THE TASK: Omit all pictures and give the records below again exactly as written.

(Dataset records)
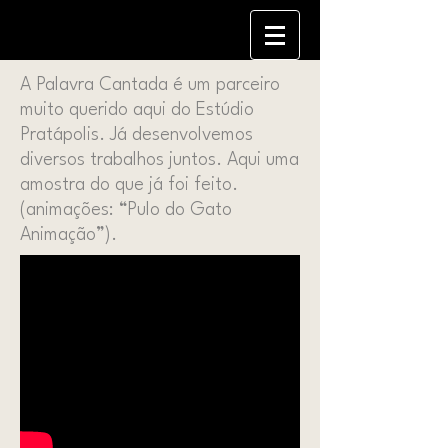
A Palavra Cantada é um parceiro
muito querido aqui do Estúdio
Pratápolis. Já desenvolvemos
diversos trabalhos juntos. Aqui uma
amostra do que já foi feito.
(animações: “Pulo do Gato
Animação”).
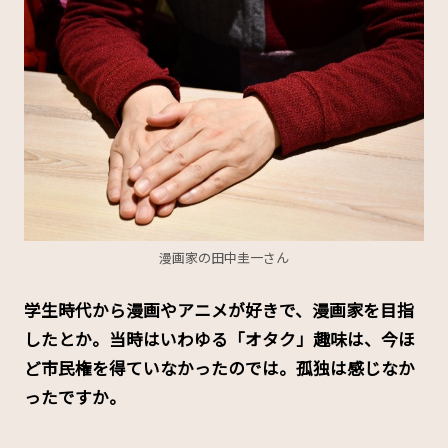
漫画家の田中圭一さん
――学生時代から漫画やアニメが好きで、漫画家を目指
したとか。当時はいわゆる「オタク」趣味は、今ほ
ど市民権を得ていなかったのでは。孤独は感じなか
ったですか。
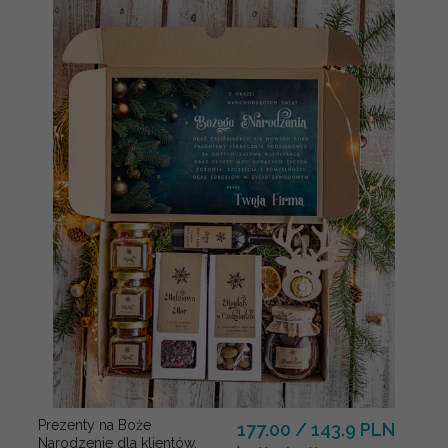
Prezenty na Boże
177.00 / 143.9 PLN
Narodzenie dla klientów,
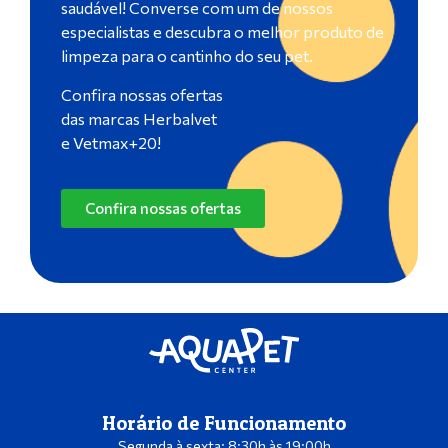
saudável! Converse com um de nossos
especialistas e descubra o melhor produto de
limpeza para o cantinho do seu pet.
Confira nossas ofertas
das marcas Herbalvet
e Vetmax+20!
Confira nossas ofertas
Horário de Funcionamento
Segunda à sexta: 8:30h às 19:00h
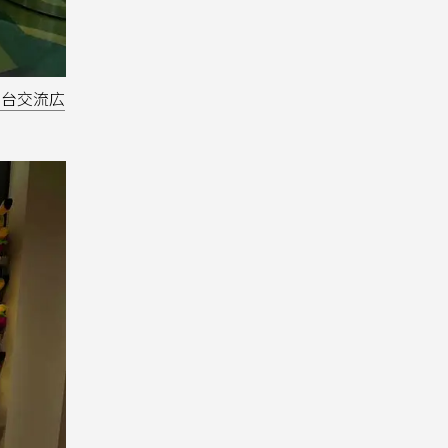
日台交流広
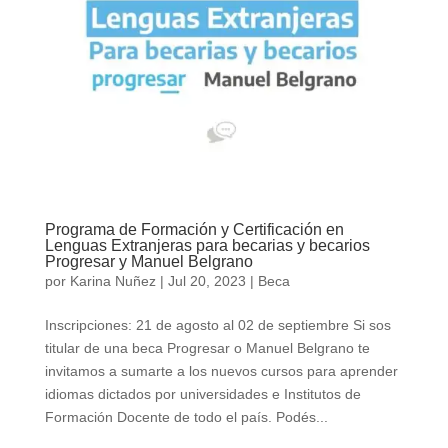
Programa de Formación y Certificación en
Lenguas Extranjeras para becarias y becarios
Progresar y Manuel Belgrano
por
Karina Nuñez
|
Jul 20, 2023
|
Beca
Inscripciones: 21 de agosto al 02 de septiembre Si sos
titular de una beca Progresar o Manuel Belgrano te
invitamos a sumarte a los nuevos cursos para aprender
idiomas dictados por universidades e Institutos de
Formación Docente de todo el país. Podés...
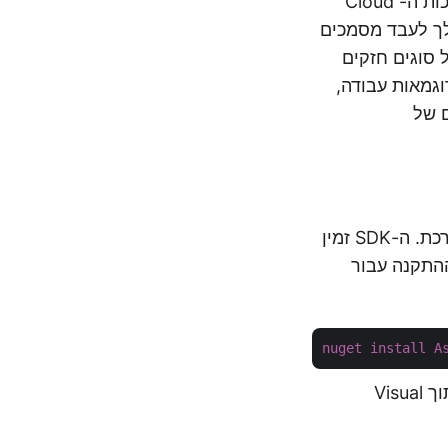
על מנת להקל על הלקוחות שלנו, יצרנו ערכות SDK ספציפיות לשפת תכנות. ערכות ה- Cloud
ת, ומאפשרות לך לעבד מסמכים
 סוגים חזקים
 עם דוגמאות עבודה,
ם של
כדי להתחיל להשתמש ב-Cloud SDK, הצעד הראשון הוא להתקין אותו על המערכת. ה-SDK זמין
התקנה עבור
nuget
install
A
אפשרות נוספת היא התקנת ה-SDK היא דרך Package Manager Console בתוך Visual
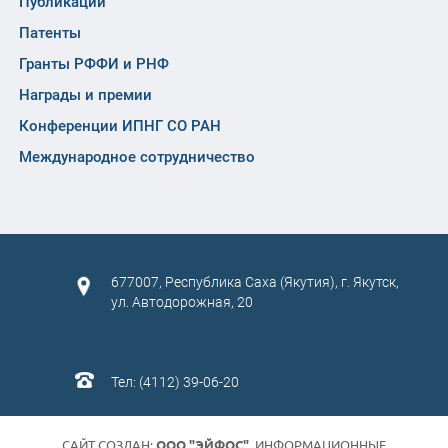
Публикации
Патенты
Гранты РФФИ и РНФ
Награды и премии
Конференции ИПНГ СО РАН
Международное сотрудничество
677007, Республика Саха (Якутия), г. Якутск,
ул. Автодорожная, 20
Тел: (4112) 39-06-20
САЙТ СОЗДАН:
ООО "ЭЙФОС"
. ИНФОРМАЦИОННЫЕ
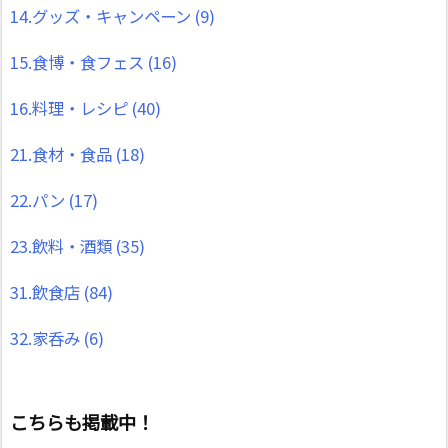
14.グッズ・キャンペーン
(9)
15.食博・食フェス
(16)
16.料理・レシピ
(40)
21.食材・食品
(18)
22.パン
(17)
23.飲料・酒類
(35)
31.飲食店
(84)
32.家呑み
(6)
こちらも掲載中！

WRITTEN ANSWER:
A Palavra Cantada é um parceiro
muito querido aqui do Estúdio
Pratápolis. Já desenvolvemos
diversos trabalhos juntos. Aqui uma
amostra do que já foi feito.
(animações: “Pulo do Gato
Animação”).
漫画家の田中圭一さん
――学生時代から漫画やアニメが好きで、漫画家を目指
したとか。当時はいわゆる「オタク」趣味は、今ほ
ど市民権を得ていなかったのでは。孤独は感じなか
ったですか。
Prezenty na Boże
177.00 / 143.9 PLN
Narodzenie dla klientów,
saudável! Converse com um de nossos
especialistas e descubra o melhor produto de
limpeza para o cantinho do seu pet.
Confira nossas ofertas
das marcas Herbalvet
e Vetmax+20!
Confira nossas ofertas
Horário de Funcionamento
Segunda à sexta: 8:30h às 19:00h
日台交流広
Programa de Formación y Certificación en
Lenguas Extranjeras para becarias y becarios
Progresar y Manuel Belgrano
por
Karina Nuñez
|
Jul 20, 2023
|
Beca
Inscripciones: 21 de agosto al 02 de septiembre Si sos
titular de una beca Progresar o Manuel Belgrano te
invitamos a sumarte a los nuevos cursos para aprender
idiomas dictados por universidades e Institutos de
Formación Docente de todo el país. Podés...
על מנת להקל על הלקוחות שלנו, יצרנו ערכות SDK ספציפיות לשפת תכנות. ערכות ה- Cloud
ת, ומאפשרות לך לעבד מסמכים
 סוגים חזקים
 עם דוגמאות עבודה,
ם של
כדי להתחיל להשתמש ב-Cloud SDK, הצעד הראשון הוא להתקין אותו על המערכת. ה-SDK זמין
התקנה עבור
nuget
install
A
אפשרות נוספת היא התקנת ה-SDK היא דרך Package Manager Console בתוך Visual
Публикации
Патенты
Гранты РФФИ и РНФ
Награды и премии
Конференции ИПНГ СО РАН
Международное сотрудничество
677007, Республика Саха (Якутия), г. Якутск,
ул. Автодорожная, 20
Тел: (4112) 39-06-20
САЙТ СОЗДАН:
ООО "ЭЙФОС"
. ИНФОРМАЦИОННЫЕ
14.グッズ・キャンペーン
(9)
15.食博・食フェス
(16)
16.料理・レシピ
(40)
21.食材・食品
(18)
22.パン
(17)
23.飲料・酒類
(35)
31.飲食店
(84)
32.家呑み
(6)
こちらも掲載中！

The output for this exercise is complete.